I always learn something from shows like Moyers & Company because though the show talks about US-specific issues and topics these usually have bearing on our own society. In any case, it gives me a better perspective on Nunavut's (and aboriginal) social issues and alternative ways of looking at the problems and ways of addressing them (and the logical consequences of not discoursing on them).

This overall perspective is more important now since the voting in of a quasi-fascist government of Harper in Canada where many progressive social policies have been decimated or outright eliminated (supposedly in the interest of public finances but upon cursory reflection these are targetted at the vulnerable in our society - aboriginals, women's rights, NGOs, children at risk, etc.).
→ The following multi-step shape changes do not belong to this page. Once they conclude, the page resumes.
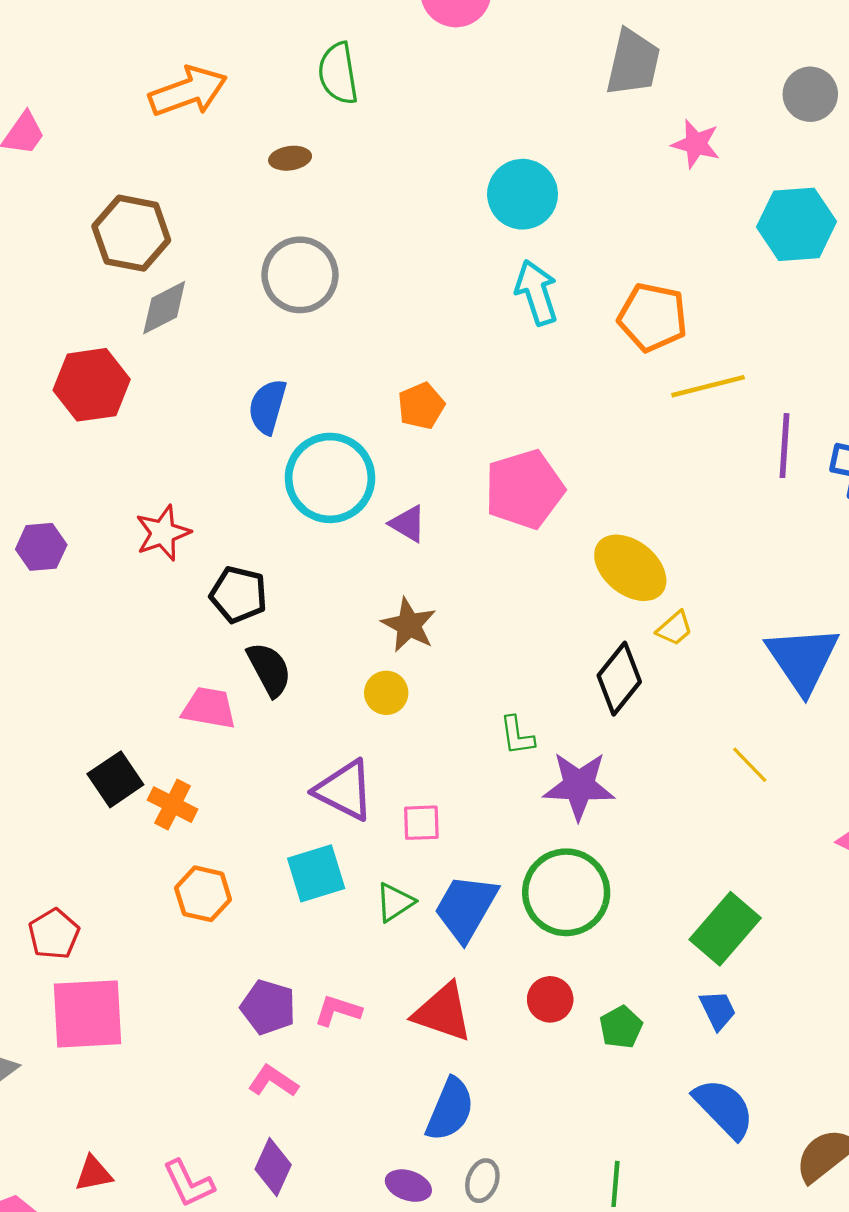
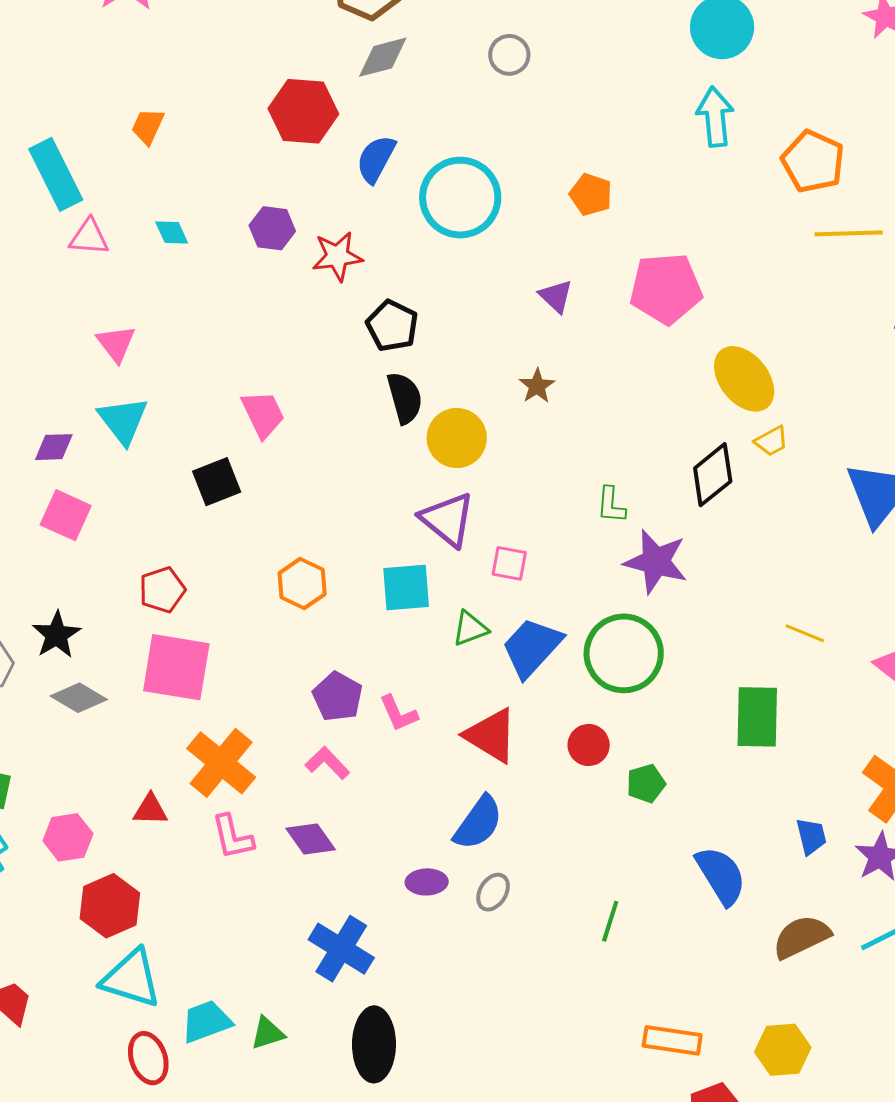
gray circle: (300, 275) -> (509, 55), size x0.6
orange pentagon: (421, 406) -> (591, 195), turned 30
blue semicircle: (267, 407) -> (376, 159), moved
cyan circle: (330, 478) -> (460, 198), moved
purple hexagon: (41, 547) -> (272, 228), moved
brown star: (409, 625) -> (537, 386), size x0.7
yellow circle: (386, 693) -> (457, 438), moved, size x1.5
pink trapezoid: (209, 708) -> (263, 414), moved, turned 42
yellow line: (750, 765) -> (805, 633), moved, turned -36
black square: (115, 779) -> (217, 482), moved
orange cross: (173, 805) -> (221, 763), moved, size x1.6
green rectangle: (725, 929) -> (757, 717), turned -52
blue trapezoid: (718, 1010) -> (811, 836), moved
pink L-shape: (338, 1011) -> (398, 713), turned -144
purple diamond: (273, 1167) -> (311, 839), turned -72
purple ellipse: (408, 1186) -> (427, 882), turned -33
As the dialogues quoted from The Emperor's Club movie, a liberal arts education is often unappreciated and dismissed as navel-gazing by intellectuals and academic task-masters. This is especially the case with the rightwing narrative which is often rightly portrayed as "anti-intellectual". But a liberal arts education is nothing less, nothing more than about learning "...the language that makes Shakespeare and Pushkin authentic poets, that gives a social vision to both Lincoln and Gandhi."

Upon the writing of this entry (started this morning), I heard on the news yet again of a murder-suicide visited upon one of our communities: a father, a mother and a three year old son. There are no guarantees against tragedies and deformations of the human spirit like this which are sadly a familiar experience of many aboriginal groups (methinks) around the world. The Weberian "polar night of icy darkness" is an existential reality that has long been in the Canadian Aboriginal communities but becoming very real in mainstream Canada where Harper's government is truly a consequence and cumination of an education deplete of character development. But a change in perspective in education wouldn't hurt either:

What the critic as a teacher of language tries to teach is not an elegant accomplishment, but the means of conscious life. Literary education should lead not merely to the admiration of great literature, but to some possession of its power of utterance. The ultimate aim is an ethical and participating aim, not an aesthetic or contemplative one, even though the latter may be the means of achieving the former. (Northrop Frye, The Well-Tempered Critic)

Finally, in this apologia for a liberal arts education I'd like to leave with another quote:

A new commandment I give unto you, That ye love one another; as I have loved you, that ye also love one another. (John 13:34, King James version)

"Love" as I read it in this case is not a mere emotion but a living, breathing principle.